AIM OF THE EXERCISE ▸
Of the lines listed below, return exactly those that run from the line containing "FAQs (156, 2416)" through the line containing "News (220, 2416)", both included.

DATA SHOWN ▸

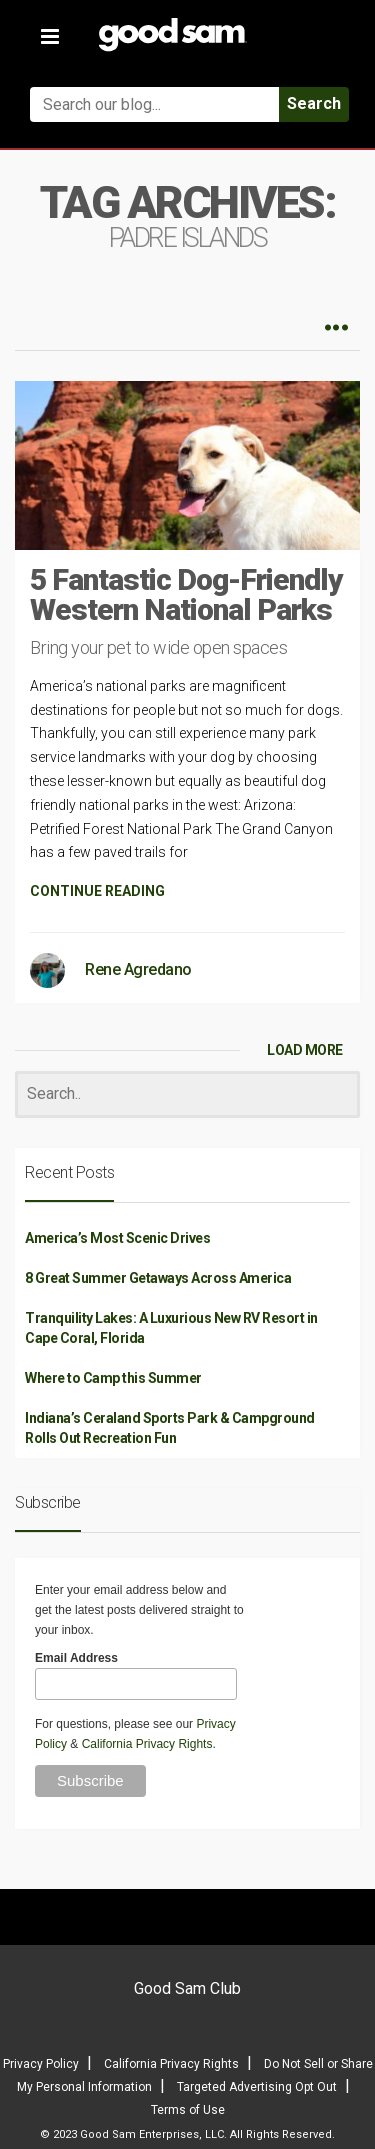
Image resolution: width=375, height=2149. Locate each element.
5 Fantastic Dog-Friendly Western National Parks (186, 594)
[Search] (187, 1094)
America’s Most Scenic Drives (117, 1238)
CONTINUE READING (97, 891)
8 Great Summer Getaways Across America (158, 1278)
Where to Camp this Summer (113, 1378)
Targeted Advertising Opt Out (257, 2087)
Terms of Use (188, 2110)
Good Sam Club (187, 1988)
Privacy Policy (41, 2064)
...
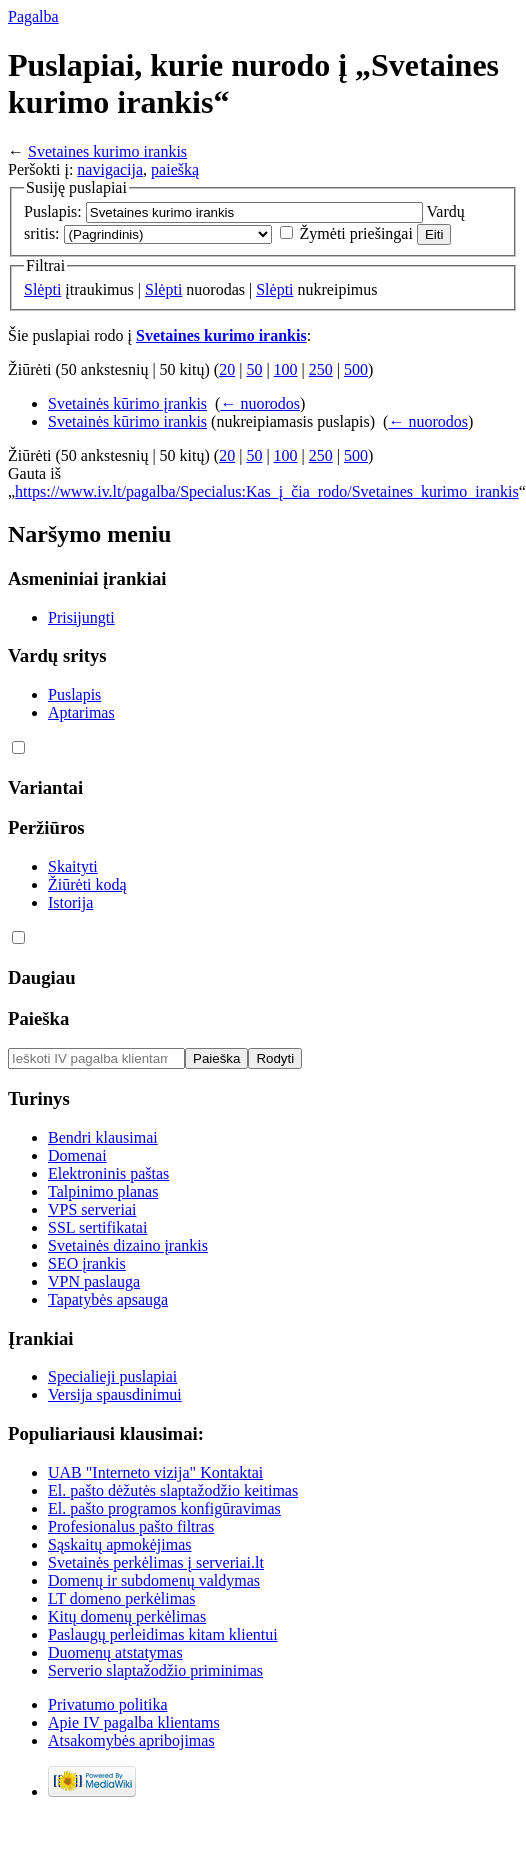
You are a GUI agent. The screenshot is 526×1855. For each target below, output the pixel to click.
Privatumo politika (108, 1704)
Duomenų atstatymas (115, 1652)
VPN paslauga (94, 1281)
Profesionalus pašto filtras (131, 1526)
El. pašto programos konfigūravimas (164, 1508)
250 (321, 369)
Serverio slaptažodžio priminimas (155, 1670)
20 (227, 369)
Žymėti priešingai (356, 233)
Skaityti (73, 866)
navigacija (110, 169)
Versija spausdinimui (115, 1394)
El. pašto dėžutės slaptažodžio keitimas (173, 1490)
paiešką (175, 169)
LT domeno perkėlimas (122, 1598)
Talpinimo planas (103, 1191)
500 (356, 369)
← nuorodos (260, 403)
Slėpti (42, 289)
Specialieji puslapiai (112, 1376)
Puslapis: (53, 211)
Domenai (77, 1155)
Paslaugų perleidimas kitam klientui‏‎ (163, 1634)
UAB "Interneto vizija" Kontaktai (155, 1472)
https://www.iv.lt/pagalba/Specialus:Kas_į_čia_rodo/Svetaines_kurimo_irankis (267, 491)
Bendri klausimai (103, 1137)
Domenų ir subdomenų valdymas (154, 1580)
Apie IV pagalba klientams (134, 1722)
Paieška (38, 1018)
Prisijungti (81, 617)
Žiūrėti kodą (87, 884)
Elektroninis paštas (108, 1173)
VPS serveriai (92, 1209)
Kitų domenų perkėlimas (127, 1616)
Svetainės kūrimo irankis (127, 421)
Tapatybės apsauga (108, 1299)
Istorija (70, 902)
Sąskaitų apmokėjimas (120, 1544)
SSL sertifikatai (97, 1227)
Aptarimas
---
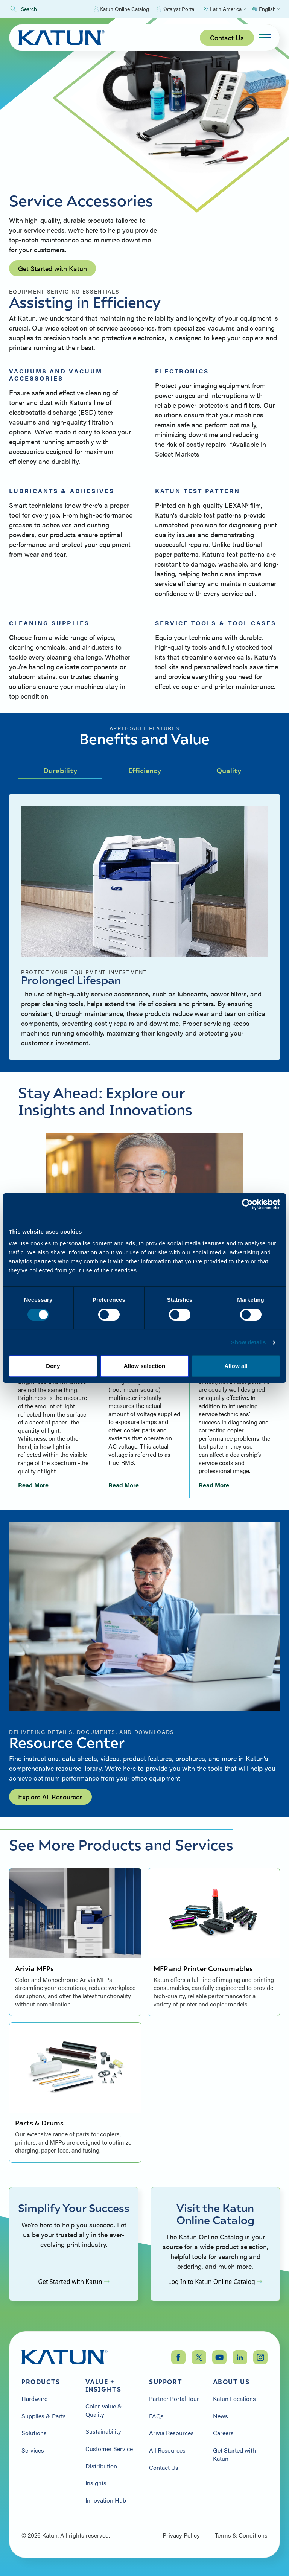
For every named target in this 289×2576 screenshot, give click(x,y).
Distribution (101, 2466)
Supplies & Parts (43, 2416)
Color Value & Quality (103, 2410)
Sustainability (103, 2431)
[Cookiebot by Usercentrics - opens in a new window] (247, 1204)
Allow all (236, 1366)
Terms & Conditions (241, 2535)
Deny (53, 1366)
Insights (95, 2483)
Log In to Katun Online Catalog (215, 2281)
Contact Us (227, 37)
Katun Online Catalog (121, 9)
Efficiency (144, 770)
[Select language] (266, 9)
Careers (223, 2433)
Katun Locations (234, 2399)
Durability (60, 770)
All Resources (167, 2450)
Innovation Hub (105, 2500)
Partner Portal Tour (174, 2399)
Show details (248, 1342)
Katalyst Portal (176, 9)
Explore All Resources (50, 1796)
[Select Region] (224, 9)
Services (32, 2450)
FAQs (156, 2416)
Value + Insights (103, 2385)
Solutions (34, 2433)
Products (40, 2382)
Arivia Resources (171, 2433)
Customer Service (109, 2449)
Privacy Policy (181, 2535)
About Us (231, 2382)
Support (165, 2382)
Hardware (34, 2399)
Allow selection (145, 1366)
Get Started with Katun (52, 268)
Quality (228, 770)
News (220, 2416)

OUTPUT OF THE EXERCISE ▸
FAQs (156, 2416)
Value + Insights (103, 2385)
Solutions (34, 2433)
Products (40, 2382)
Arivia Resources (171, 2433)
Customer Service (109, 2449)
Privacy Policy (181, 2535)
About Us (231, 2382)
Support (165, 2382)
Hardware (34, 2399)
Allow selection (145, 1366)
Get Started with Katun (52, 268)
Quality (228, 770)
News (220, 2416)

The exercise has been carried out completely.